Athens was able to receive the support of many Greek states, principally in northern and central Greece. These states had likely been approached during the Nemean Games that took place in summer 323, where representatives of most city-states gathered. The Aetolian League was the most natural ally, as its members were equally concerned by the Exiles' Decree. The alliance was possibly concluded in mid-September 323 BC. Other allies from the area joined successively in this chronological order: Thessaly except Pelinna, Oetaea except Heraklea, Achaea Phthiotis except Phthiotic Thebes, Malis except Lamia, Doris, Locris, Phokis, Ainis, Alyzeia, Dolopia, Athamania, the island of Leukas in the Ionian Sea, some of the Molossians in Epirus. Alliances were also concluded further north with some Illyrian and Thracian tribes. N. G. L. Hammond also mentions that the Odrysian king Seuthes III was at war with Macedonia at the same time, but does not connect this revolt to the Lamian War.
File:The Acrocorinth and the Corinthian Gulf from the Castle of Penteskoufi on January 10, 2020.jpg|thumb|The Acrocorinth fortress, with Corinth and the Corinthian Gulf behind.
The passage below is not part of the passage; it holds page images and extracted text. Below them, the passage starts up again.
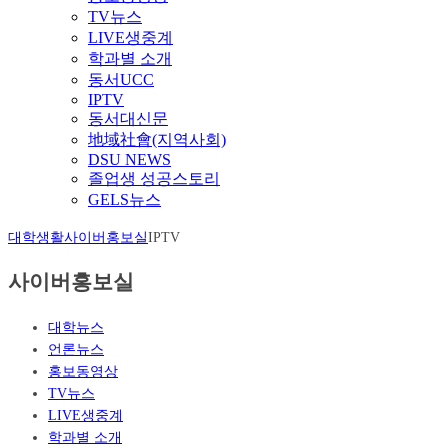
TV뉴스
LIVE생중계
학과별 소개
동서UCC
IPTV
동서대신문
地域社會(지역사회)
DSU NEWS
졸업생 성공스토리
GELS뉴스
대학생활
사이버홍보실
IPTV
사이버홍보실
대학뉴스
언론뉴스
홍보동영상
TV뉴스
LIVE생중계
학과별 소개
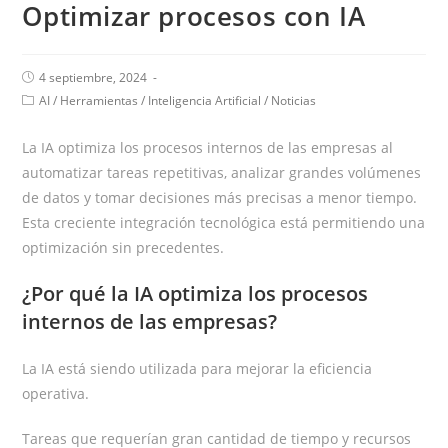
Optimizar procesos con IA
4 septiembre, 2024
AI
/
Herramientas
/
Inteligencia Artificial
/
Noticias
La IA optimiza los procesos internos de las empresas al
automatizar tareas repetitivas, analizar grandes volúmenes
de datos y tomar decisiones más precisas a menor tiempo.
Esta creciente integración tecnológica está permitiendo una
optimización sin precedentes.
¿Por qué la IA optimiza los procesos
internos de las empresas?
La IA está siendo utilizada para mejorar la eficiencia
operativa.
Tareas que requerían gran cantidad de tiempo y recursos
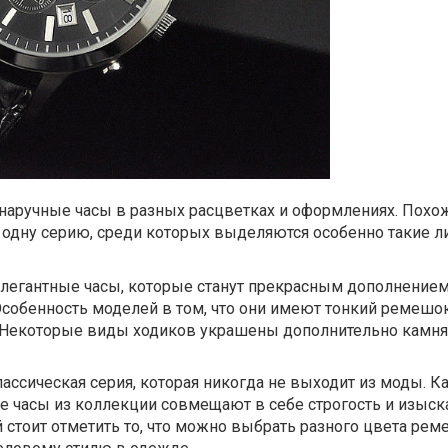
наручные часы в разных расцветках и оформлениях. Похо
 одну серию, среди которых выделяются особенно такие л
 элегантные часы, которые станут прекрасным дополнение
Особенность моделей в том, что они имеют тонкий ремешо
 Некоторые виды ходиков украшены дополнительно камн
 классическая серия, которая никогда не выходит из моды. 
 часы из коллекции совмещают в себе строгость и изыск
 стоит отметить то, что можно выбрать разного цвета рем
In the Peloponnese, Argos, Sicyon, the Acte peninsula including Epidaurus and Troezen, Phlius, Elis, and Messenia joined the Hellenic League. These cities followed Athens at a later date than the northern cities, as the treaty between Athens and Phokis is dated from 27 October, while that with Sicyon is from 23 December. It showed that Athens' diplomatic effort continued over several months after the beginning of the war.
Sparta refused to join, mainly because of their losses during the War of Agis III, but also because the war was led by Athens, which had refused to support Agis. In addition, Sparta did not want to join an alliance that counted its traditional enemies Argos and Messenia. Several leading Spartans were also held hostages by Macedonia in Asia. Kleonai rejected the alliance with Athens, despite its earlier diplomatic overture during the Nemean Games nearby. Arcadian states remained neutral, likewise because of their losses during the War of Agis. Although the Arcadians were initially pro-Macedonian, it is possible that Demosthenes convinced them to withdraw from their alliance with Macedonia while he was in exile in Troezen. Rewarded for his diplomatic help in the Peloponnese, Demosthenes was recalled to Athens during the winter of 323–322 BC.
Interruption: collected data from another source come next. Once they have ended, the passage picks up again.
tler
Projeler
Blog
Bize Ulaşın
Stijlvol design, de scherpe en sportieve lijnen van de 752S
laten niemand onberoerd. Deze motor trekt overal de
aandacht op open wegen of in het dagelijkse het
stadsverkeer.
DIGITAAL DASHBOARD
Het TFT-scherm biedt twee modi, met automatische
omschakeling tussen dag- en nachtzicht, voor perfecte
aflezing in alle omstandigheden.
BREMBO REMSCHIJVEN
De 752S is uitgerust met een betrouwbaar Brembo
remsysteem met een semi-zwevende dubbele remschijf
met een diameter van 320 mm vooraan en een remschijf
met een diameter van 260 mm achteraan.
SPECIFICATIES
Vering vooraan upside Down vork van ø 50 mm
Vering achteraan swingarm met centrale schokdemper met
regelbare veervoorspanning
The Hellenic League had much less success in the Aegean Sea, as only Rhodes and Carystus answered favourably. The other islanders probably felt more threatened by the imperialism of Athens than that of Macedonia, and were more sympathetic to the cause of Samos, still occupied by Athens. Although Rhodes expelled its Macedonian garrison at the same time as the war, it might not have joined the Hellenic League.
Nevertheless, very few states in Greece remained loyal to Macedonia, apart from the Euboean League, still resentful at Athens for its recent interventions in the island, and Boeotia. After the destruction of Thebes in 335 BC, its territory was shared between the other Boeotian cities, which now feared that Athens would restore it. Acarnania still supported Macedonia, because of Oiniadai, which had been taken by the Aetolian League. For an unknown reason, the Acarnanian city of Alyzeia sided alone with the Hellenic League.
Macedonia also had garrisons in the acropoleis of Thebes and Corinth. The occupation of the Acrocorinth ensured the neutrality of Corinth and also prevented the Peloponnesian states from joining their armies with that of northern states, as it blocked the Isthmus. Ioanna Kralli notes that apart Sicyon, "the Peloponnesian participants demonstrated lack of commitment" during the war as a result.